This work demonstrates an
important research tool. I would like to
see it extended to a number of geographically separated water sheds and to see
the work extended back several thousands of years in time.
We should be able to establish
the onset of corn culture and perhaps even determine the size of local
populations with this approach provided we collect enough data to get excellent
resolution.
There are plenty of questions
that need to be answered with something more than a slew of undiscovered and
even undiscoverable habitation sites.
Perhaps high schools could be recruited into the sampling program.
Agriculture disturbs natural
sedimentation rates. Let us take full
advantage of this information.
Native Americans Modified American Landscape Years Prior To The Arrival
Of Europeans
by Staff Writers
A new study by Baylor University geology researchers shows that Native Americans' land use nearly a century ago produced a widespread impact on the eastern North American landscape and floodplain development several hundred years prior to the arrival of major European settlements.

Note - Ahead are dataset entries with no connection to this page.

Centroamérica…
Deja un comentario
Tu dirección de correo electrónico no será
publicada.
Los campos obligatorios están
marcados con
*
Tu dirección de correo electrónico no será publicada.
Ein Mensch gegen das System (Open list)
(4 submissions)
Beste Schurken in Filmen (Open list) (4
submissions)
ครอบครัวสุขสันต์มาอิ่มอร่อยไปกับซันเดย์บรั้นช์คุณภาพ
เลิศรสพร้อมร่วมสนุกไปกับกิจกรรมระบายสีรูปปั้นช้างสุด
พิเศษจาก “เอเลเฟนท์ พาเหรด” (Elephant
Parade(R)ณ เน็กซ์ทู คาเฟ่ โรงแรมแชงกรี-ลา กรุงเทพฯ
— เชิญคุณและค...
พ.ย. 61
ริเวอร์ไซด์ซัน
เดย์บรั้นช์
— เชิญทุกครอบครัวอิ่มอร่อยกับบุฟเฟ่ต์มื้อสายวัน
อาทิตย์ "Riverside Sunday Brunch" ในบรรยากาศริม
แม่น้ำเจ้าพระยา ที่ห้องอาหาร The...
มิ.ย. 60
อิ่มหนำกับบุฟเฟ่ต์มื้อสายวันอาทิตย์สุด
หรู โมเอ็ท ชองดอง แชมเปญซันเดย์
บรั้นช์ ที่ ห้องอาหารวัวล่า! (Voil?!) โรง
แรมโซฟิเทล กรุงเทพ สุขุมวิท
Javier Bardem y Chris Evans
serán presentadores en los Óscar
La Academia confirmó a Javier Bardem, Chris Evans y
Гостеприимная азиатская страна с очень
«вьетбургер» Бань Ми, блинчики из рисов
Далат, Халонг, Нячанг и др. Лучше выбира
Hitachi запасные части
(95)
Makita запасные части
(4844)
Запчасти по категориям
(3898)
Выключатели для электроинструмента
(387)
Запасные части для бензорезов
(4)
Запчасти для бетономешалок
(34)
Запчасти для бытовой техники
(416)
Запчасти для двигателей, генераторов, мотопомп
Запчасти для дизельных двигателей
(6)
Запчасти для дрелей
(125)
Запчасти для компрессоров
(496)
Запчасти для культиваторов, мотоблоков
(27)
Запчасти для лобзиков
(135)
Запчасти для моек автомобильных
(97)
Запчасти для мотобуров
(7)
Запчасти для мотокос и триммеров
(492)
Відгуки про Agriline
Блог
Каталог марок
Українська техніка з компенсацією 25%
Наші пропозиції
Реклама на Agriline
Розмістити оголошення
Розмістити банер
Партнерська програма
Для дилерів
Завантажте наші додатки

The study appears on-line in the journal Geology.
Researchers attribute early colonial land-use practices, such as
deforestation, plowing and damming with influencing present-day hydrological
systems across eastern North America . Previous
studies suggest that Native Americans' land use in eastern North
America initially caused the change in hydrological systems,
however, little direct evidence has been provided until now.
The Baylor study found that pre-European so-called "natural"
floodplains have a history of prehistoric indigenous land use, and thus
colonial-era Europeans were not the first people to have an impact on the
hydrologic systems of eastern North America .
The study also found that prehistoric small-scale agricultural
societies caused widespread ecological change and increased sedimentation in
hydrologic systems during the Medieval Climate Anomaly-Little Ice Age, which
occurred about 700 to 1,000 years ago.
"These are two very important findings," said Gary
Stinchcomb, a Baylor doctoral candidate who conducted the study. "The
findings conclusively demonstrate that Native Americans in eastern North America impacted their environment well before the
arrival of Europeans. Through their agricultural practices, Native Americans
increased soil erosion and sediment yields to the Delaware River basin."
The Baylor researchers found that prehistoric people decreased
forest cover to reorient their settlements and intensify corn production. They
also contributed to increased sedimentation in valley bottoms about 700 to
1,000 years ago, much earlier than previously thought.
The findings suggest that prehistoric land use was the initial cause of
increased sedimentation in the valley bottoms, and sedimentation was later
amplified by wetter and stormier conditions.
To conduct the study, the Baylor researchers took samples along the Delaware River Valley . Landforms were mapped based on
relative elevations to Delaware River base
flow and archaeological excavations
assessed the presence of human habitation.
The Baylor researchers then used a site-specific geoarchaeological
approach and a regional synthesis of previous research to test the hypothesis
that the indigenous population had a widespread impact on terrestrial
sedimentation in eastern North America .
"This study provides some of the most significant evidence yet
that Native Americans impacted the land to a much greater degree than
previously thought," said Dr. Steve Driese, professor and chair of
Baylor's department of geology,
College of Arts and Sciences, who co-authored the study. "It confirms that
Native American populations had widespread effects on sedimentation."